GOAL OF THE EXERCISE =>
Report every line of the records beneath this task that holds the string "padrão".

Saved entries:
╭──
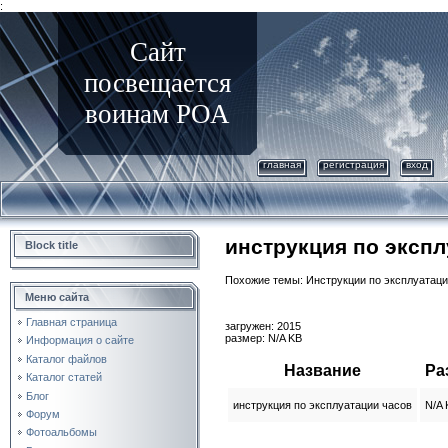
:
Сайт
посвещается
воинам РОА
главная
регистрация
вход
инструкция по экспл
Block title
Похожие темы: Инструкции по эксплуатаци
Меню сайта
Главная страница
загружен: 2015
размер: N/A KB
Информация о сайте
Каталог файлов
Название
Ра
Каталог статей
Блог
инструкция по эксплуатации часов
N/A 
Форум
Фотоальбомы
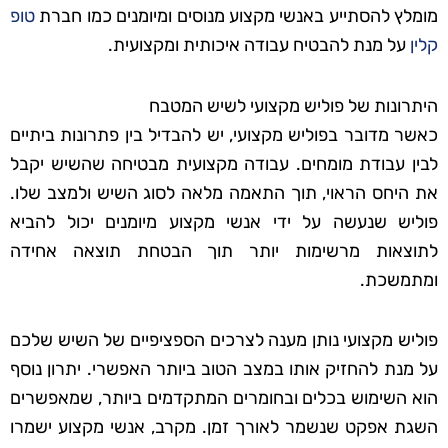
מומלץ להסתייע באנשי מקצוע מנוסים ומיומנים כמו חברת
טופ
קלין
על מנת להבטיח עבודה איכותית ומקצועית.
היתרונות של פוליש מקצועי לשיש המטבח
כאשר מדובר בפוליש מקצועי, יש להבדיל בין פתרונות ביתיים
לבין עבודת מומחים. עבודה מקצועית מבטיחה שהשיש יקבל
את היחס הראוי, תוך התאמה מלאה לסוג השיש ולמצב שלו.
פוליש שנעשה על ידי אנשי מקצוע מיומנים יכול להביא
לתוצאות מרשימות יותר תוך הבטחת תוצאה אחידה
ומתמשכת.
פוליש מקצועי נותן מענה לצרכים הספציפיים של השיש שלכם
על מנת להחזיק אותו במצב הטוב ביותר האפשרי. יתרון נוסף
הוא השימוש בכלים ובחומרים המתקדמים ביותר, שמאפשרים
השגת אפקט שנשמר לאורך זמן. מקרב, אנשי מקצוע ישמרו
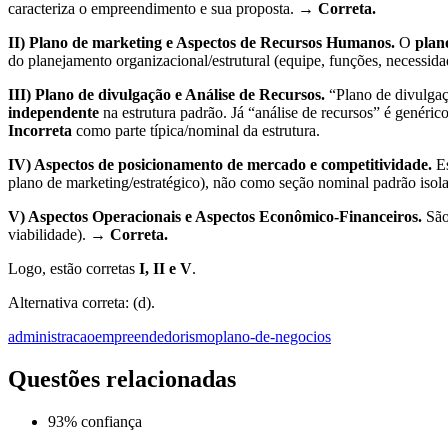
caracteriza o empreendimento e sua proposta. →
Correta.
II) Plano de marketing e Aspectos de Recursos Humanos.
O
plan
do planejamento organizacional/estrutural (equipe, funções, necessid
III) Plano de divulgação e Análise de Recursos.
“Plano de divulga
independente
na estrutura padrão. Já “análise de recursos” é genéri
Incorreta
como parte típica/nominal da estrutura.
IV) Aspectos de posicionamento de mercado e competitividade.
Es
plano de marketing/estratégico), não como seção nominal padrão isol
V) Aspectos Operacionais e Aspectos Econômico-Financeiros.
São 
viabilidade). →
Correta.
Logo, estão corretas
I, II e V
.
Alternativa correta: (d).
administracao
empreendedorismo
plano-de-negocios
Questões relacionadas
93
% confiança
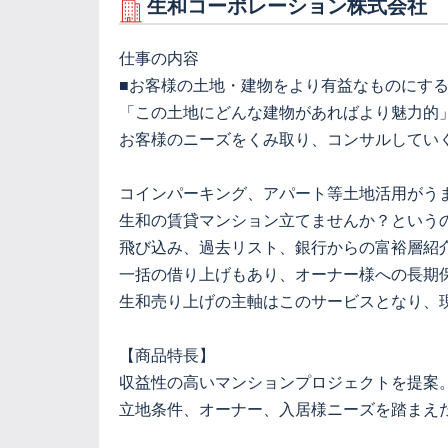
生和コーポレーション株式会社
仕事の内容
■お客様の土地・建物をより有益なものにす
「この土地にどんな建物があればより魅力的
お客様のニーズをくみ取り、コンサルしてい
コインパーキング、アパート等土地活用がう
生和の賃貸マンション立てませんか？という
飛び込み、過去リスト、銀行からの富裕層紹
一括の借り上げもあり、オーナー様への長期
生和売り上げの主軸はこのサービスとなり、
【商品特長】
収益性の高いマンションプロジェクトを提案
立地条件、オーナー、入居様ニーズを踏まえ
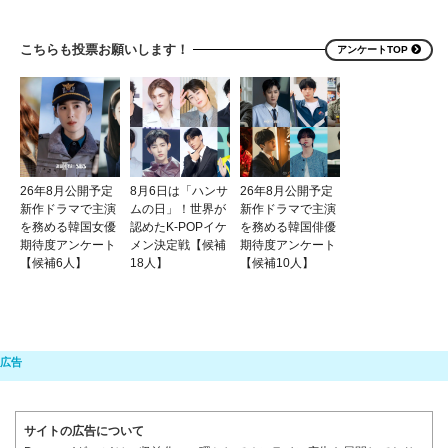
こちらも投票お願いします！
アンケートTOP
26年8月公開予定
8月6日は「ハンサ
26年8月公開予定
新作ドラマで主演
ムの日」！世界が
新作ドラマで主演
を務める韓国女優
認めたK-POPイケ
を務める韓国俳優
期待度アンケート
メン決定戦【候補
期待度アンケート
【候補6人】
18人】
【候補10人】
サイトの広告について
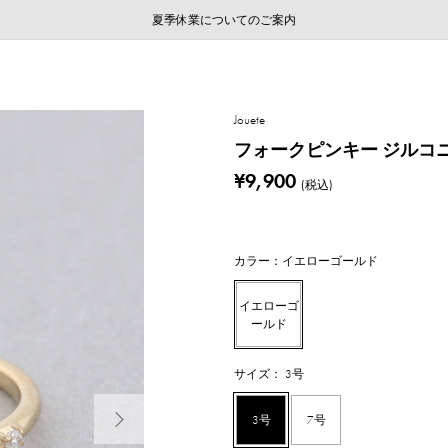
ご注文いただいたお品物のお届け状況について
ご注文いただいたお品物のお届け状況について
夏季休業についてのご案内
WEB LIMITED ITEMS >>
採用のご案内
採用のご案内
Jouete
フォークピンキー ジルコ
¥9,900
(税込)
カラー：イエローゴールド
イエローゴ
ールド
サイズ： 3号
次の画像
3号
7号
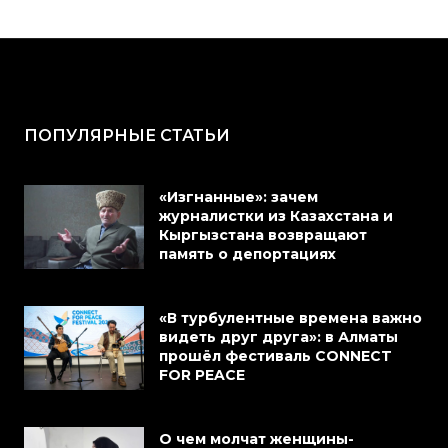
ПОПУЛЯРНЫЕ СТАТЬИ
«Изгнанные»: зачем
журналистки из Казахстана и
Кыргызстана возвращают
память о депортациях
«В турбулентные времена важно
видеть друг друга»: в Алматы
прошёл фестиваль CONNECT
FOR PEACE
О чем молчат женщины-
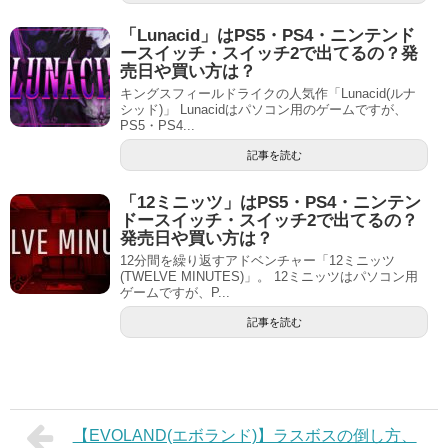
「Lunacid」はPS5・PS4・ニンテンド
ースイッチ・スイッチ2で出てるの？発
売日や買い方は？
キングスフィールドライクの人気作「Lunacid(ルナ
シッド)」 Lunacidはパソコン用のゲームですが、
PS5・PS4...
記事を読む
「12ミニッツ」はPS5・PS4・ニンテン
ドースイッチ・スイッチ2で出てるの？
発売日や買い方は？
12分間を繰り返すアドベンチャー「12ミニッツ
(TWELVE MINUTES)」。 12ミニッツはパソコン用
ゲームですが、P...
記事を読む
【EVOLAND(エボランド)】ラスボスの倒し方、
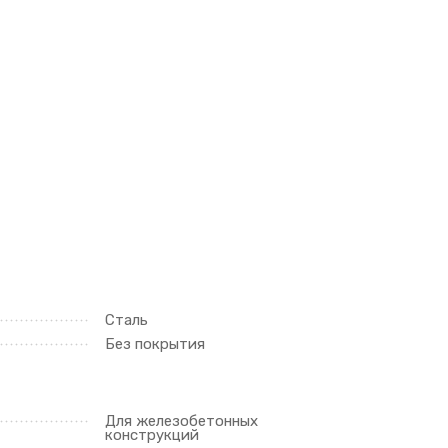
Сталь
Без покрытия
Для железобетонных
конструкций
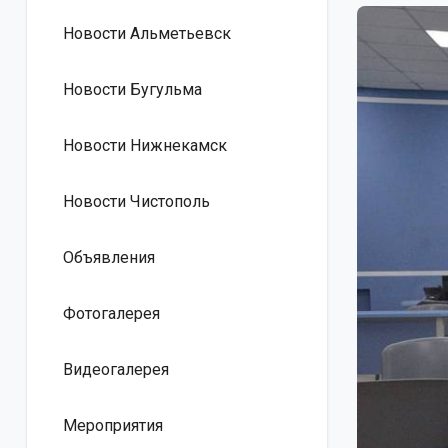
Новости Альметьевск
Новости Бугульма
Новости Нижнекамск
Новости Чистополь
Объявления
Фотогалерея
Видеогалерея
Мероприятия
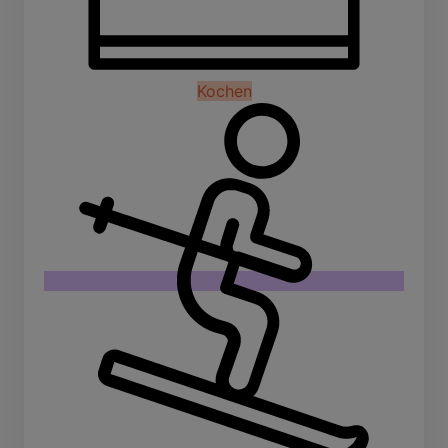
Kochen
╰──
TASK ANSWER =>
na estrutura padrão. Já “análise de recursos” é genéri
plano de marketing/estratégico), não como seção nominal padrão isol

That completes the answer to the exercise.